Una amiga me advierte hoy sobre un artículo en el muy progresista diario El País con el peculiar titulo «La tentación libertaria en la sociedad digital». Por un momento, pienso que se trata de una nueva apropiación, por parte de esos ultraliberales, parte de la derecha más insolidaria, del término «libertario». No haría falta aclarar, para cualquiera con un poco de conocimiento, que en este bendito país «libertario» es y debe ser sinónimo de «anarquista». El caso es que los tiros no iban por donde yo pensaba. El texto de marras viene firmado por un tipo que fue ministro en algún gobierno de Felipe González con algún pomposo título en derecho administrativo (o algo así). Son varios los reproches que le haría, en fondo y forma, pero lo más cabreante es el uso abiertamente despectivo que se hace de un concepto, que quiere verse como una intolerable libertad absoluta. Debería darle vergüenza al firmante, en un país en el que el movimiento libertario fue una vez mayoría y pudo cambiar las cosas para siempre. Sobre otros aspectos del texto, vayamos por partes. El artículo viene a ser una justificación de por qué el rapero Pablo Hasél ha sido condenado y ha terminado por ingresar en prisión. No es casualidad que comience recordando las numerosas manifestaciones, «con frecuencia, violentas», que ha desencadenado la sentencia, tal vez con un deseo de vincular anarquismo con violencia. Todo un clásico.

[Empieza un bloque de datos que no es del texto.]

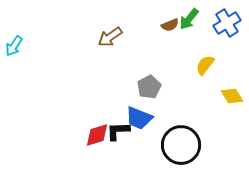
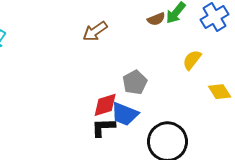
red diamond: (97, 135) -> (105, 105), moved

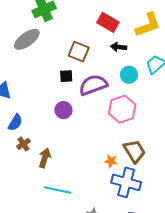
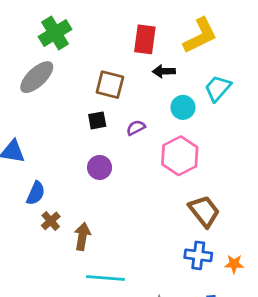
red rectangle: (108, 22) -> (145, 39), turned 75
purple semicircle: (93, 85) -> (136, 128), size x0.5
orange star: (111, 161) -> (234, 264), moved
blue cross: (126, 182) -> (198, 255), size x0.7

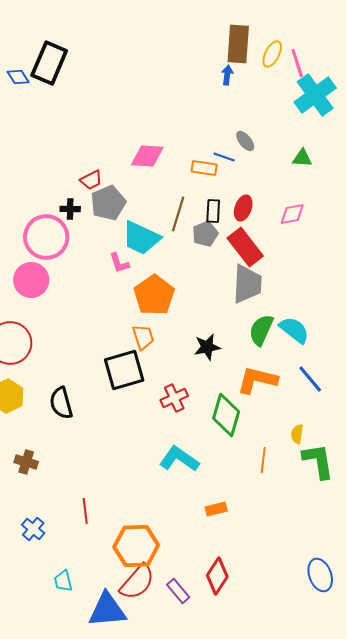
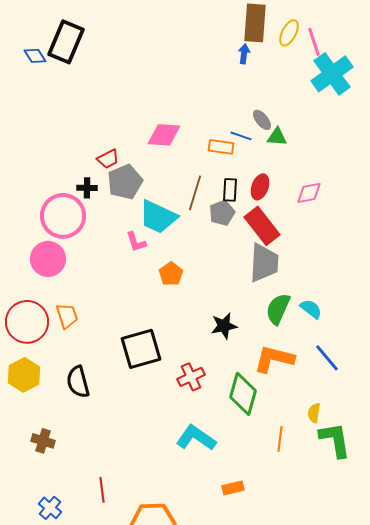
green triangle: (302, 158) -> (277, 137), moved
orange pentagon: (154, 295) -> (171, 274), size x0.6
cyan semicircle: (294, 330) -> (311, 309), size x0.7
orange trapezoid: (143, 337) -> (67, 316), moved

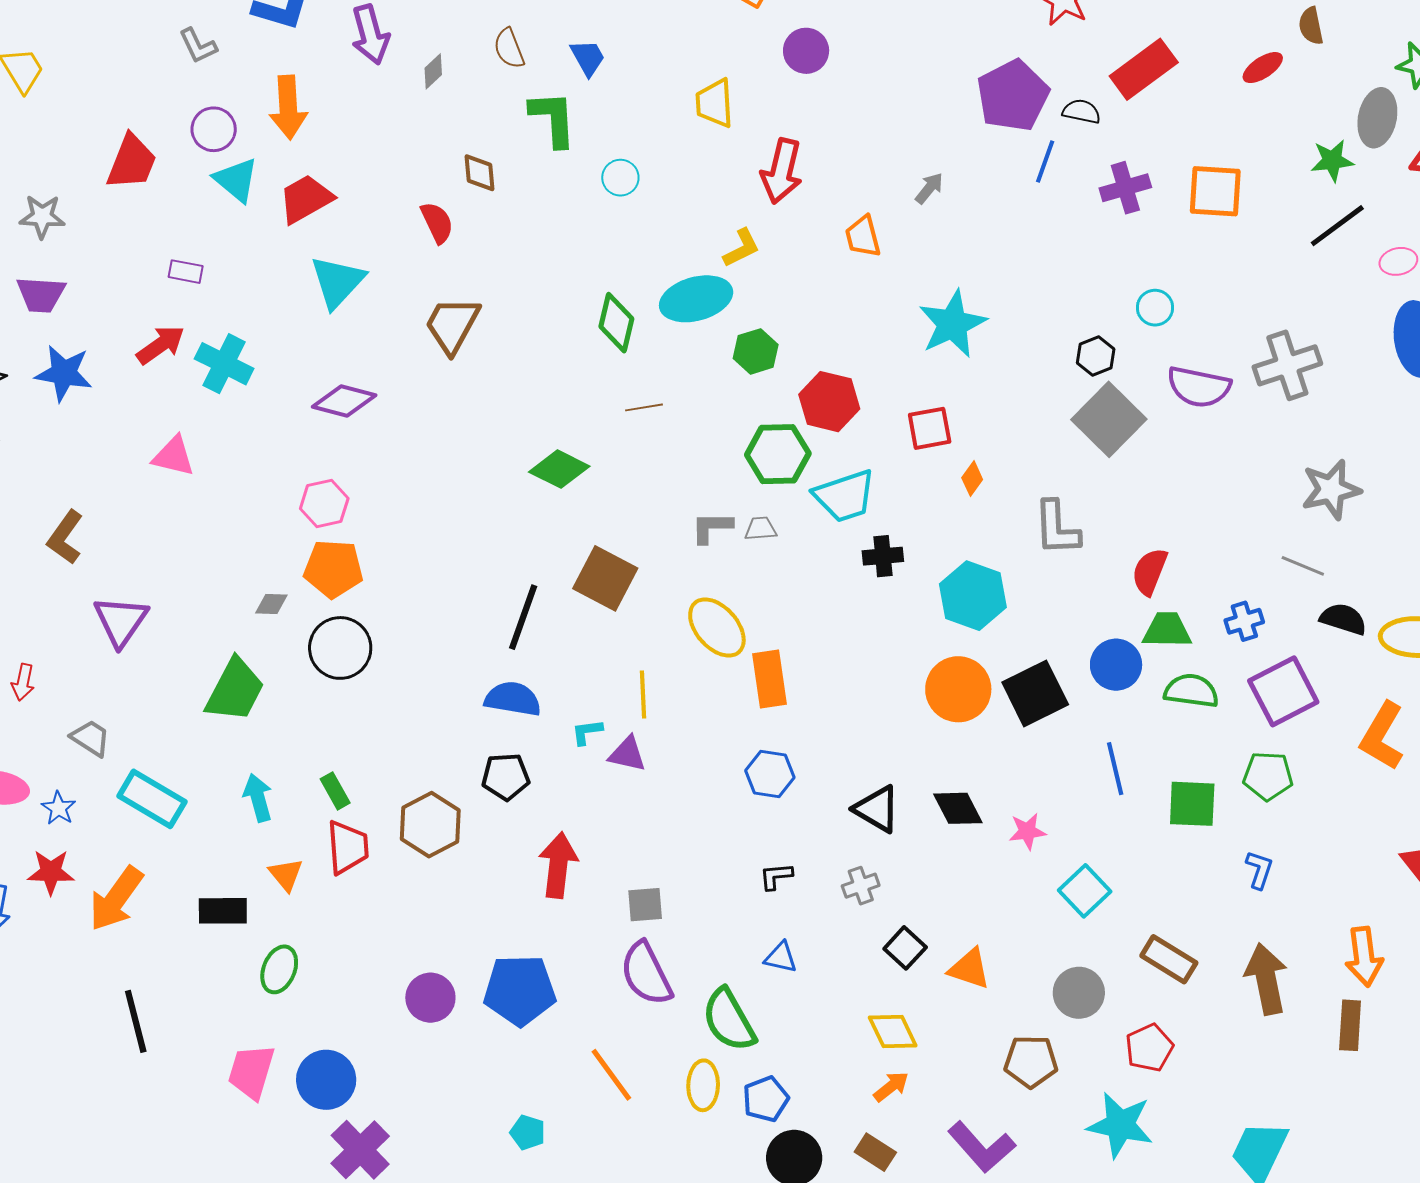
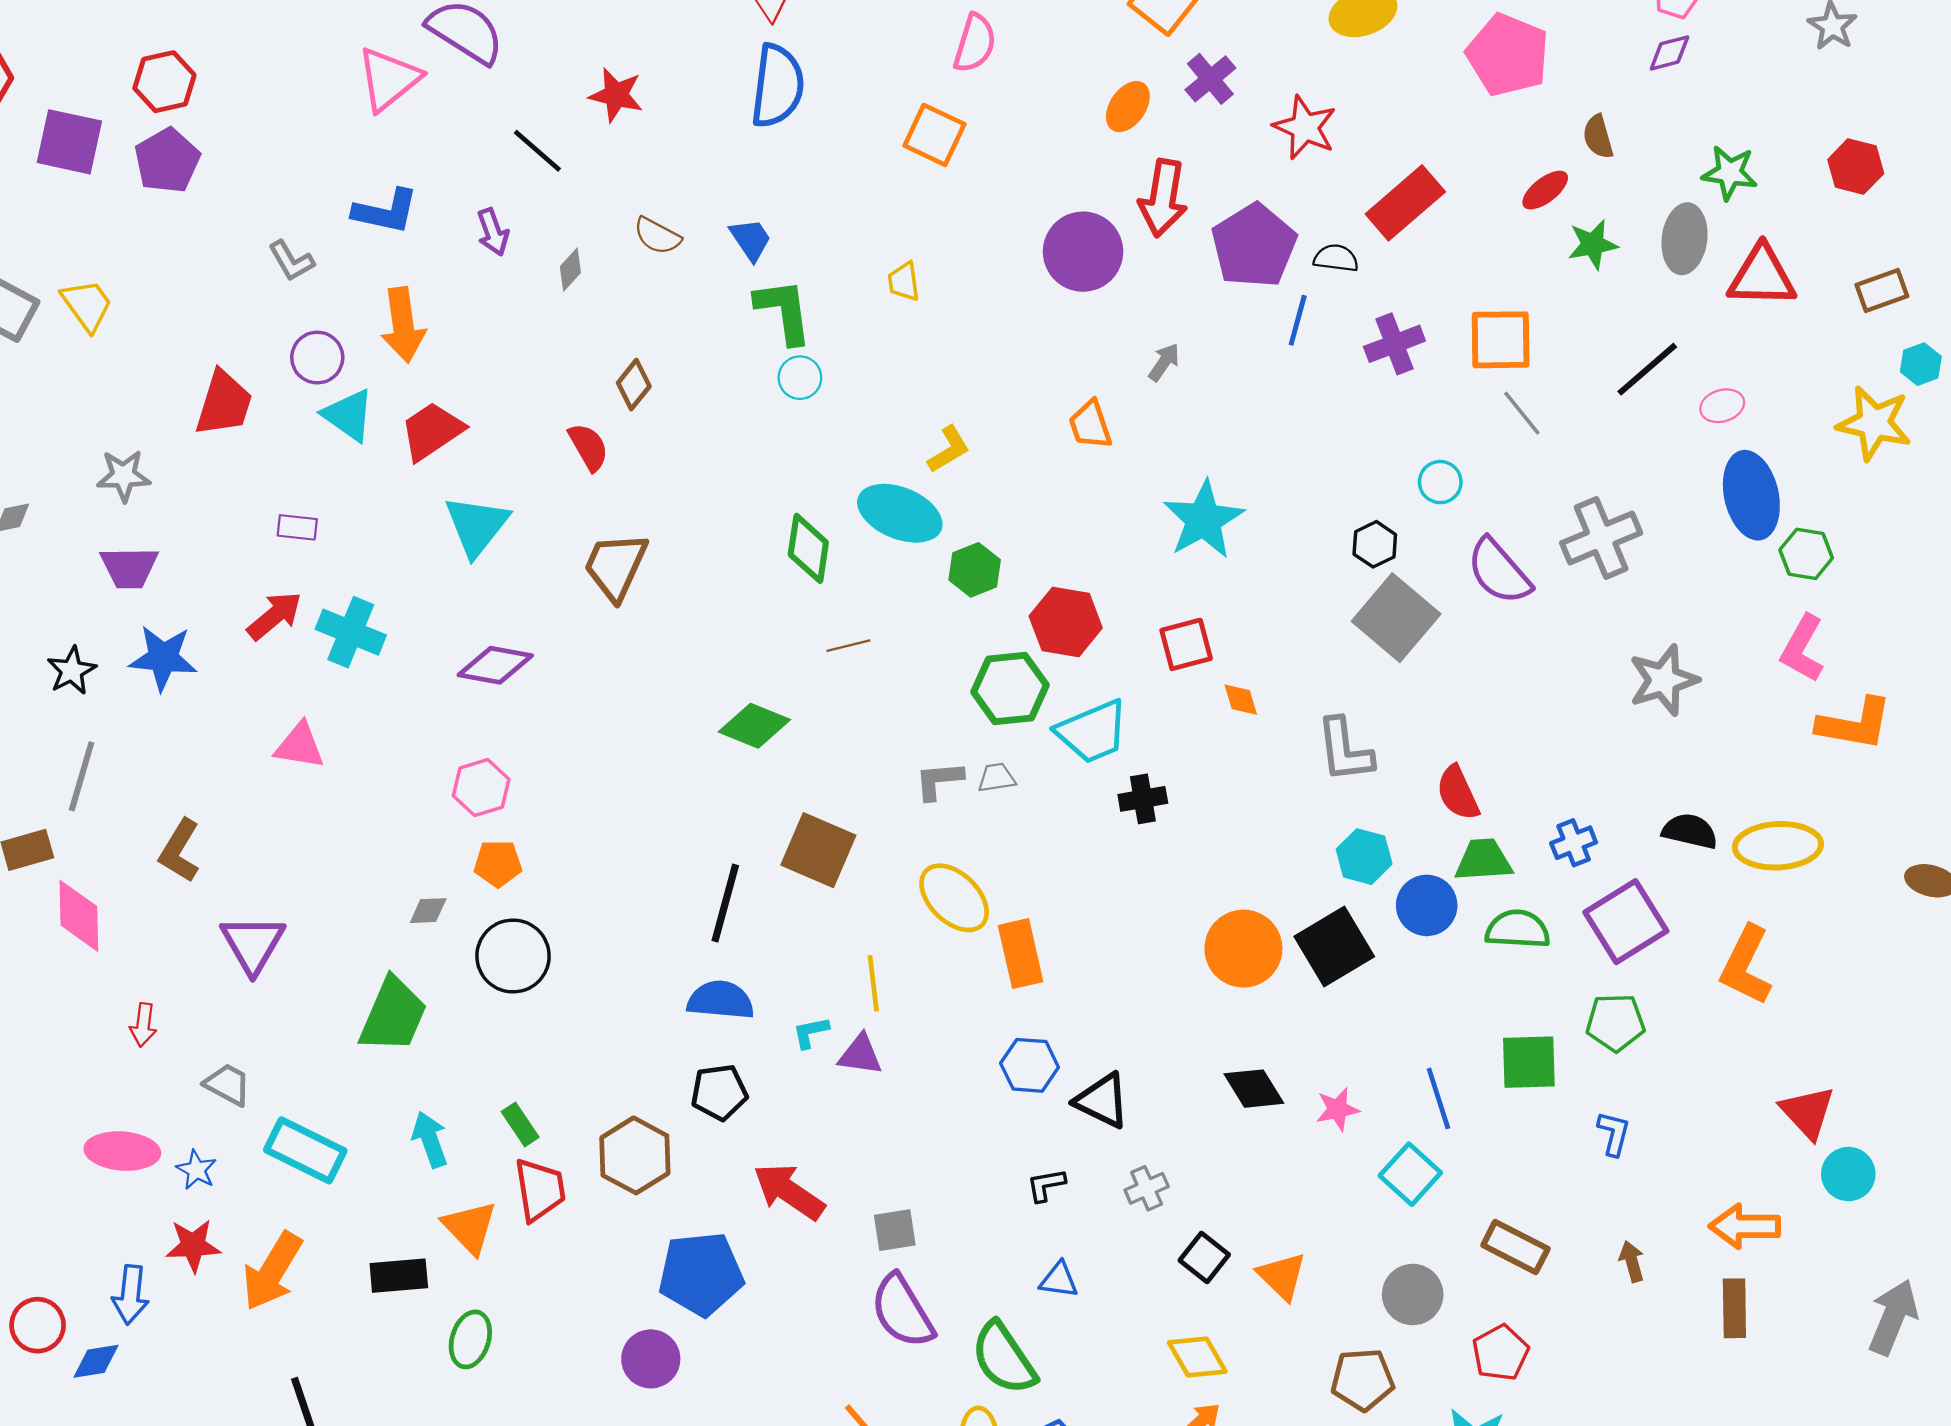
purple arrow: (370, 35) -> (493, 232), size x0.7
brown semicircle: (509, 48) -> (657, 236), turned -36
purple circle: (806, 51) -> (1083, 252), moved, size x1.5
yellow trapezoid: (715, 103) -> (904, 282), size x0.7
green L-shape: (553, 119) -> (784, 311), moved
green star: (1332, 161) -> (1593, 244), moved
red arrow: (782, 171) -> (1163, 198), moved
brown diamond: (480, 173) -> (634, 385), turned 48
cyan ellipse: (696, 299) -> (900, 513), turned 42
purple semicircle: (1199, 387) -> (1499, 571), turned 42
orange diamond: (972, 479) -> (1241, 700), turned -48
gray line: (1303, 566) -> (1522, 413), moved, turned 33
orange pentagon: (333, 569) -> (498, 863), size x0.7
red semicircle: (1150, 572) -> (1458, 793), turned -42
cyan hexagon: (973, 596) -> (1364, 857), moved, size x0.7
blue line: (1115, 769) -> (1438, 1098), moved
black triangle: (877, 809) -> (1102, 1101), moved
red arrow: (558, 865) -> (789, 1192), turned -58
orange triangle: (286, 875) -> (470, 1227), size x1.4
orange arrow: (1364, 957) -> (1745, 1226), turned 102
orange triangle: (969, 969) -> (1282, 1276), turned 30
brown arrow: (1266, 979) -> (1632, 1261), size x0.5
blue pentagon: (520, 990) -> (701, 1274), moved

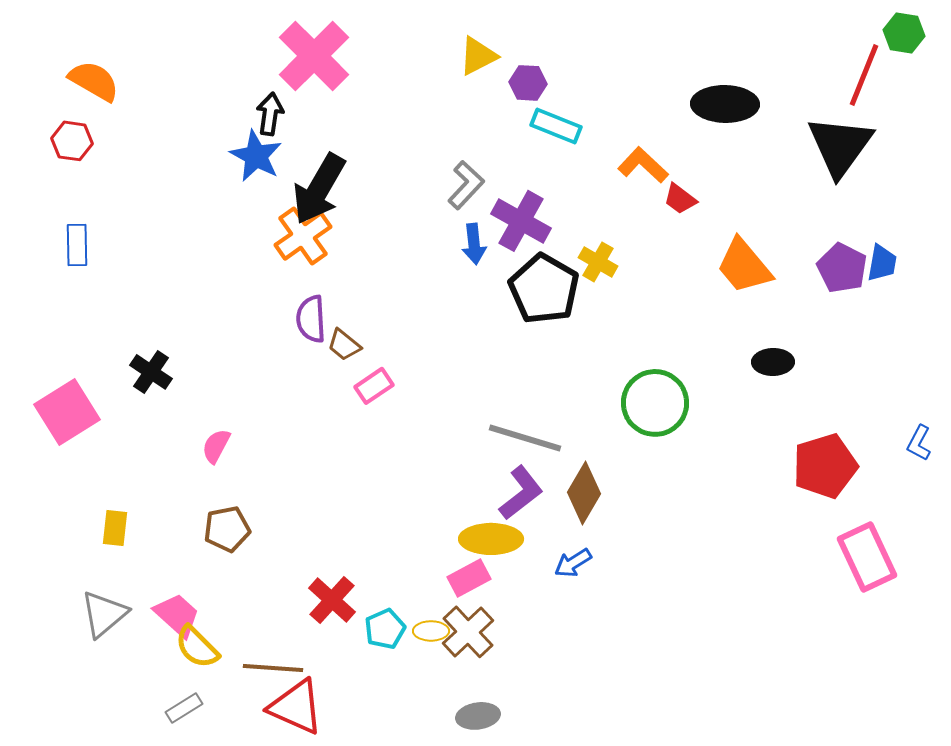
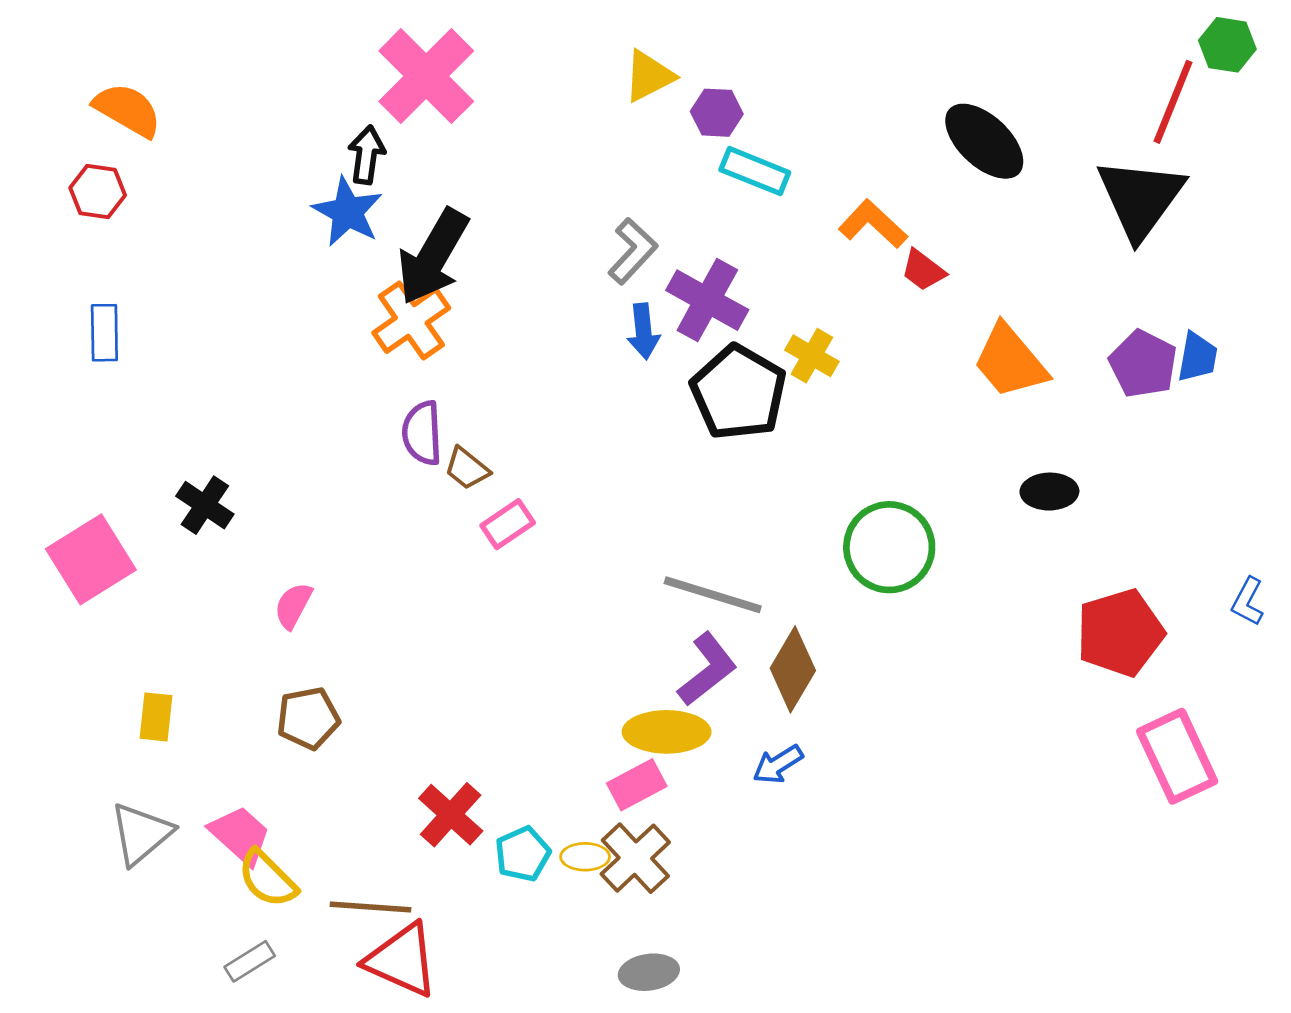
black ellipse: (725, 104) -> (984, 141), turned 42

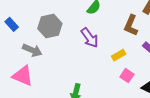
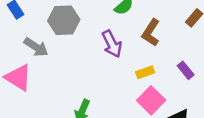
brown L-shape: (131, 25) -> (151, 33), moved
pink square: (127, 76) -> (151, 100), size x1.5

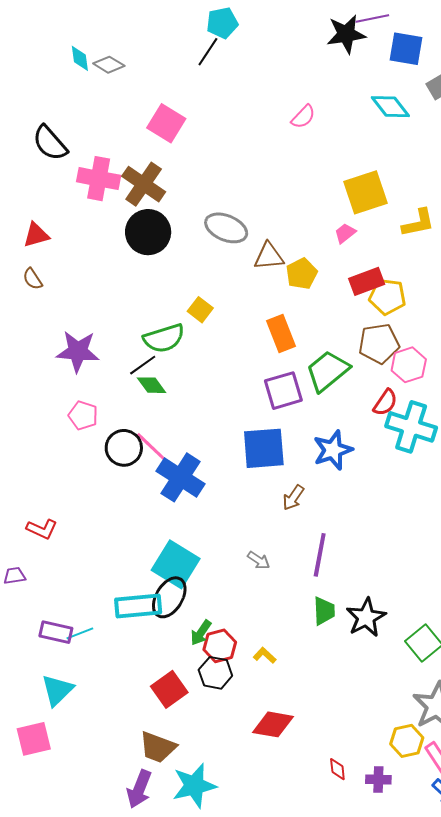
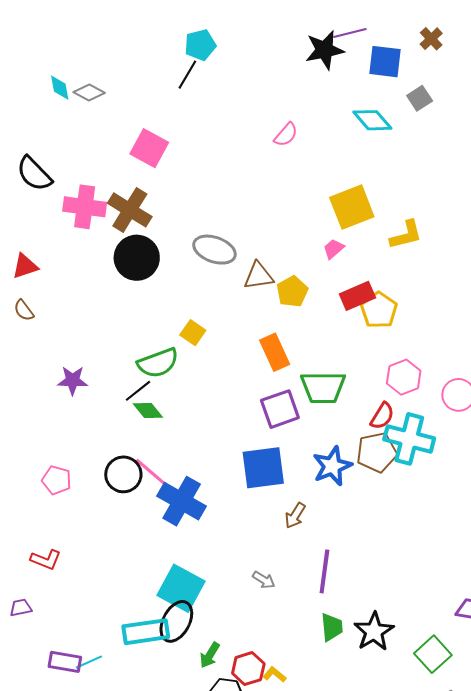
yellow pentagon: (387, 297) -> (379, 310), turned 30
brown pentagon: (379, 344) -> (377, 452), moved
purple star: (78, 351) -> (73, 380), size x0.7
green trapezoid: (328, 371) -> (323, 387), turned -138
pink pentagon: (83, 415) -> (57, 480), moved
red hexagon: (220, 646) -> (248, 669), moved

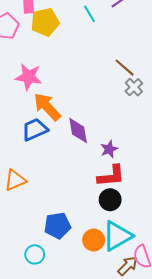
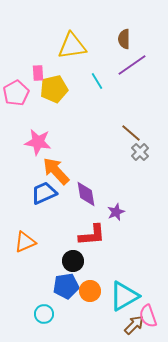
red L-shape: (111, 176) -> (92, 235), moved
black circle: (110, 200) -> (73, 261), moved
orange circle: (94, 240) -> (90, 291), moved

Sin embargo, como no se aclara, tal vez el autor se refiera con violencia a la ejercida por la policía, según numerosos fuentes ejercida antes de que hubiera acción alguna por parte de los manifestantes como parte de una obvia estrategia para demonizar las protestas. No parece arbitrario que, con las hostias que reparte un cuerpo armado a diestro y siniestro, las imágenes más repetidas en los medios sean las de contenedores quemados y cristales rotos, y ahí queden para el imaginario popular. Volvamos al artículo en cuestión, que como he dicho no es más que una argumentación jurídica de por qué Hasél ha sido condenado, aunque exprese ciertas dudas sobre si tiene que estar o no en chirona. Para ello, el autor quiere ver las redes sociales como una amplificación de ciertos exabruptos, que van más allá de la barra del bar, y que en el caso que nos ocupan para él sí han supuesto enaltecimiento del terrorismo y humillación de las víctimas. Para reforzar su línea argumentativa, mete en el mismo saco los llamados «delitos de odio», un terreno incluso más amplio, ya que por ejemplo habría que procesar por ello a todo el facherío patrio con las animaladas que sostienen. Se deja claro, en suma, que ningún Estado debe despenalizar los delitos que tienen que ver con la libertad de expresión.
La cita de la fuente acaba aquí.